Кровь бросилась мне в лицо, я закричала:
– Но откуда он мог знать, что я не знаю, как выглядит мой отец?! Откуда он мог знать, что мать выбросила все его фотографии? Я не верю! Не верю в это!
– Тише, тише… Он выяснил это так же, как и все остальное. Эх, как жалко, что я ничего не помню… Я мог бы помочь тебе, вспомнить, о чем мы с ним говорили, когда встречались за одним столом… Быть может, я видел его только раз, но мне кажется, что мы с ним играли частенько, не знаю почему. Я во всем стал сомневаться, я уже не могу верить сам себе, – с горечью сообщил он.

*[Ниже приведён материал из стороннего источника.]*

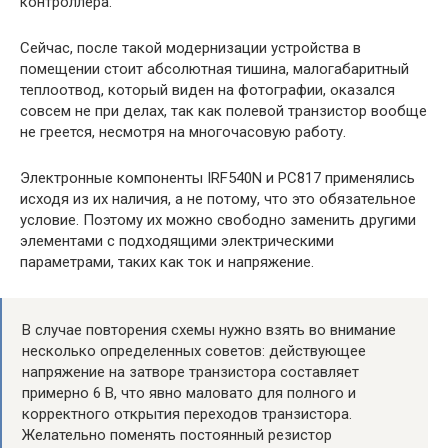
контроллера.
Сейчас, после такой модернизации устройства в
помещении стоит абсолютная тишина, малогабаритный
теплоотвод, который виден на фотографии, оказался
совсем не при делах, так как полевой транзистор вообще
не греется, несмотря на многочасовую работу.
Электронные компоненты IRF540N и PC817 применялись
исходя из их наличия, а не потому, что это обязательное
условие. Поэтому их можно свободно заменить другими
элементами с подходящими электрическими
параметрами, таких как ток и напряжение.
В случае повторения схемы нужно взять во внимание
несколько определенных советов: действующее
напряжение на затворе транзистора составляет
примерно 6 В, что явно маловато для полного и
корректного открытия переходов транзистора.
Желательно поменять постоянный резистор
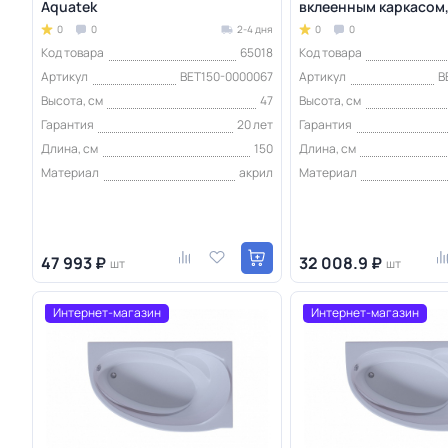
Aquatek
вклеенным каркасом,
0
0
2-4 дня
0
0
Код товара
65018
Код товара
Артикул
BET150-0000067
Артикул
B
Высота, см
47
Высота, см
Гарантия
20 лет
Гарантия
Длина, см
150
Длина, см
Материал
акрил
Материал
47 993 ₽
32 008.9 ₽
шт
шт
Интернет-магазин
Интернет-магазин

Мы замолкли и посмотрели друг на друга. Наши лица выражали сострадание. Мы жалели друг друга, и мы жалели самих себя. Мы были сейчас одним целым, и наши проблемы были общими проблемами, одними на двоих.
Одновременно мы сделали шаг навстречу друг другу и слились в объятиях.
– Что же это творится? – прошептала я в его ухо, ощущая такой желанный, такой уже родной холод его тела. – Что мы делаем?
– Это не наша вина, – ответил он мне тоже шепотом.
Мы так и стояли, соединившись, готовые вот-вот перейти к более непристойным действиям, как тут из сумки, брошенной на кровать, на которой спал Валерий, тренькнула гитара – это пришло SМS-сообщение.
– Я сейчас, – сказала я, вырываясь из его объятий.
– Нет-нет! – Он только сильнее прижал меня к себе, не желая отпускать.
– Я быстро! Только прочту, что там. Вдруг что-то срочное?
Он все-таки разжал руки, недовольно проворчав:
– Надеюсь, это не малец?
Целых десять секунд, в течение которых я достигла кровати, расстегнула сумку и выудила мобильный, до меня доходил смысл сказанного.
– Ты имеешь в виду Кирилла? Перестань называть его так! Мне это не нравится! – Мне вдруг пришло в голову, что около часа назад я говорила то же самое именно Кириллу про Валерия. Эти мужики меня с ума сведут своей ревностью!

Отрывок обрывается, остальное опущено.